Als Borussia-Fan lernt man mit den Jahren, auf vieles vorbereitet zu sein. Auf Last-Minute-Gegentore. Auf überraschende Transfers. Auf Tabellenplätze irgendwo zwischen Europa und Existenzkrise. Aber dass wir irgendwann einen Mittelstürmer mit der Rückennummer 3 und einen japanischen Mittelfeldspieler mit der 47 begrüßen würden, das hatte vermutlich selbst das berühmte Gladbacher Orakel nicht auf dem Zettel.
Willkommen im Sommer 2026.
Isac Lidberg läuft künftig mit der Nummer 3 auf. Eine Rückennummer, bei der man früher automatisch an einen robusten Innenverteidiger dachte, der Gegenspieler und Grashalme gleichermaßen umpflügt. Heute trägt sie ein Stürmer. Warum auch nicht? In Zeiten, in denen Torhüter dribbeln wie Spielmacher und Innenverteidiger mehr Pässe spielen als manche Zehner, ist eine Nummer 3 im Sturm fast schon logisch.
Und dann kommt Zento Uno.
Eine Zahl, die bislang in Gladbach ungefähr so häufig auf Bundesliga-Rasen zu sehen war wie ein Titelgewinn der deutschen Nationalmannschaft in den letzten Jahren. Der Japaner sorgt damit gleich für die nächste Premiere. Vielleicht ist die 47 ja ein gutes Omen. Vielleicht wird sie irgendwann Kult. Vielleicht fragen sich in zehn Jahren die Fans, warum niemand früher auf die Idee gekommen ist.
Die Rückennummern sind dabei fast spannender als manche Transfergerüchte.
Doch während auf dem Platz neue Gesichter kommen, sorgt abseits des Rasens eine andere Personalie für Diskussionen: Oliver Neuville.
Dass ausgerechnet Neuville den Verein verlassen muss, stößt vielen Fans sauer auf. Der ehemalige Publikumsliebling gehört zu den Gesichtern, mit denen sich Borussia-Anhänger identifizieren. Einer, der den Verein kennt, lebt und verkörpert. Umso größer ist die Verwunderung über seinen Abschied.
Natürlich kennt niemand alle Hintergründe. Aber wenn bei Borussia seit Jahren immer wieder verdiente Mitarbeiter, Trainer oder Identifikationsfiguren verschwinden, während die sportliche Entwicklung bestenfalls schwankend verläuft, dann fällt einem zwangsläufig ein altes deutsches Sprichwort ein:
Der Fisch stinkt vom Kopf her.
Das bedeutet nicht automatisch, dass einzelne Entscheidungen falsch sind. Aber irgendwann muss sich eine Vereinsführung auch fragen lassen, warum die Unruhe regelmäßig im Umfeld entsteht, während die großen sportlichen Durchbrüche ausbleiben.
Borussia wirkt seit Jahren wie ein Verein auf der Suche nach seiner Identität. Mal wird gespart, mal investiert. Mal setzt man auf Erfahrung, mal auf Talente. Mal wird Europa ausgerufen, mal klingt alles nach Konsolidierung.

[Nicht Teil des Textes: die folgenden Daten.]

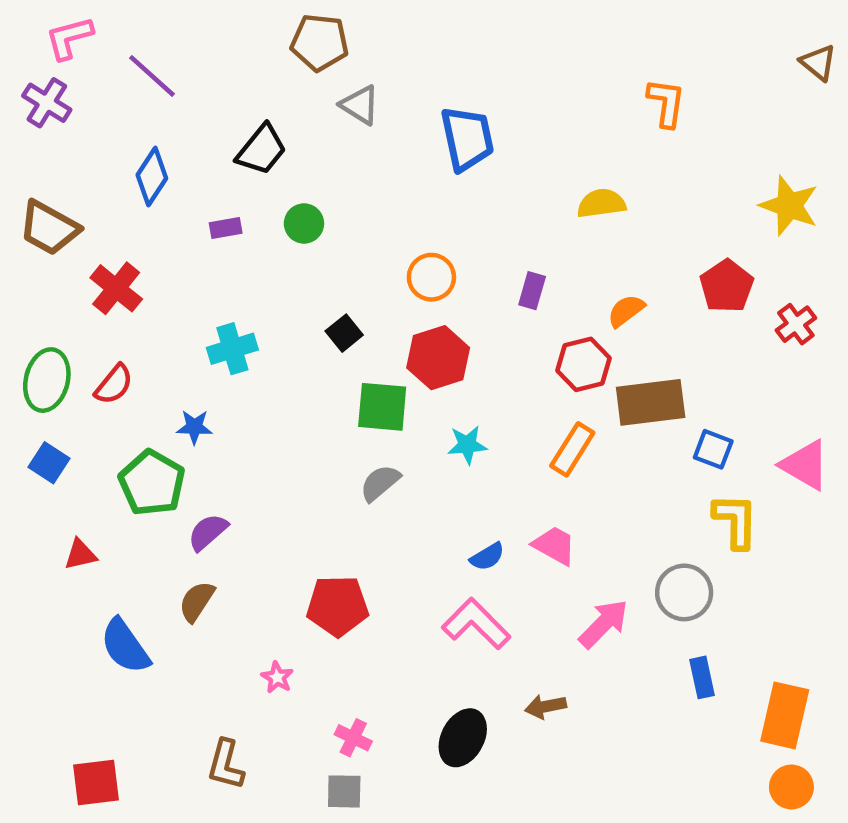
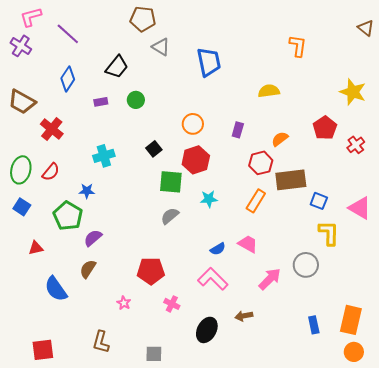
blue rectangle: (702, 677) -> (314, 325), moved
pink cross: (353, 738) -> (172, 304), moved

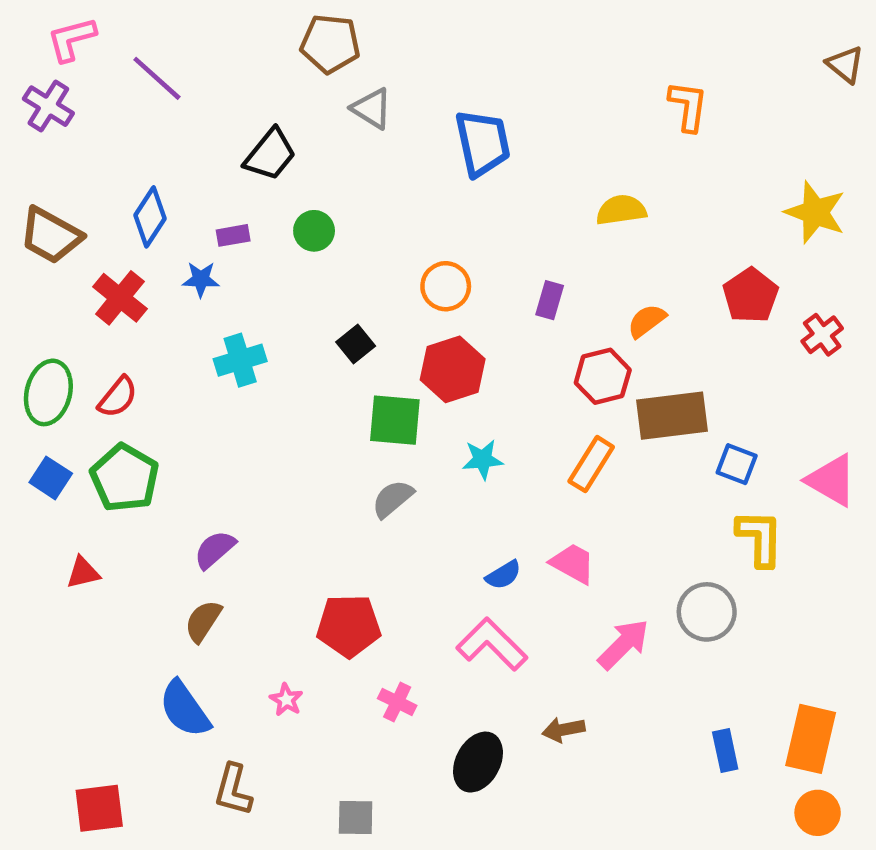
blue diamond: (68, 79) -> (150, 217), moved
blue star: (87, 191) -> (201, 279), moved
green pentagon: (68, 216) -> (125, 478), moved
blue semicircle: (56, 289) -> (185, 709), moved

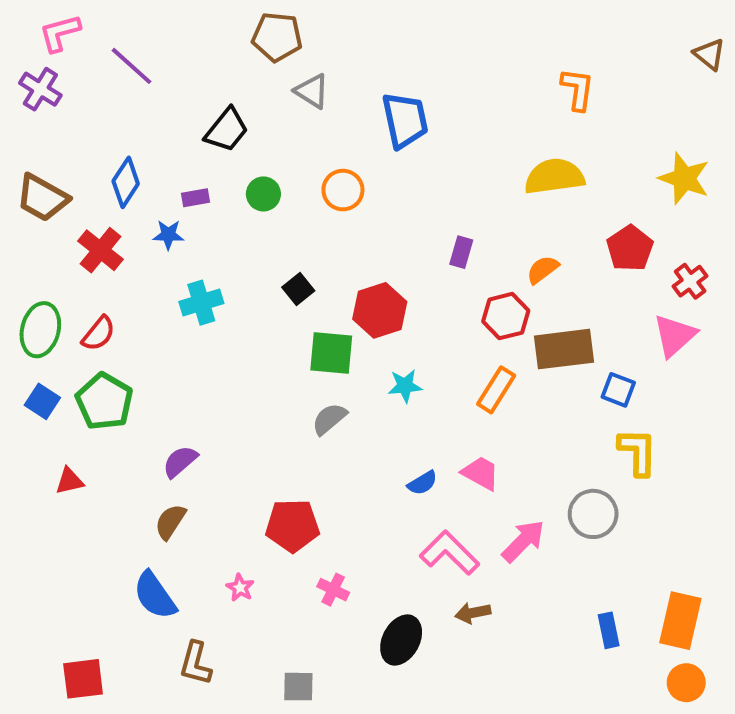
yellow semicircle: (621, 210) -> (554, 176), moved, size x1.4
orange circle: (446, 286) -> (343, 190), moved
pink triangle: (831, 480) -> (675, 336), moved, turned 48
pink L-shape: (492, 644) -> (450, 553), moved

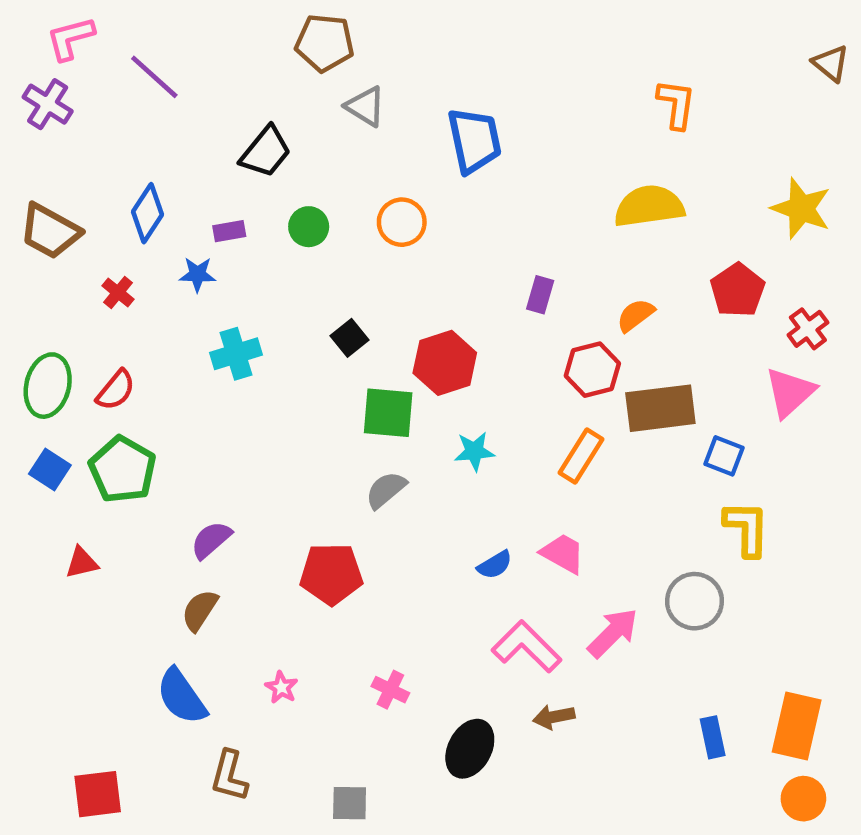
red cross: (100, 250) -> (118, 292), size x0.6
red pentagon: (292, 526) -> (331, 574), moved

Und mittendrin stehen die Fans und versuchen herauszufinden, wohin die Reise eigentlich gehen soll.
Natürlich hoffe ich, dass Uno einschlägt, Lidberg Tore schießt und die Mannschaft eine starke Saison spielt. Vielleicht werden wir am Ende über die Nummer 47 genauso begeistert sprechen wie früher über die 11 von Netzer oder die 10 von Arango.
Aber bei aller Vorfreude auf neue Spieler bleibt die Frage bestehen, die viele Borussia-Anhänger derzeit beschäftigt:
Sind die ungewöhnlichen Rückennummern wirklich die größte Veränderung bei Borussia – oder müsste sich vielleicht an ganz anderer Stelle etwas bewegen?
Denn eines hat die Vergangenheit gezeigt: Nicht die Zahl auf dem Trikot entscheidet über den Erfolg eines Vereins. Sondern die Entscheidungen derjenigen, die im Hintergrund die Richtung vorgeben. Und genau dort wird sich zeigen, ob Borussia endlich wieder dauerhaft in die richtige Spur findet.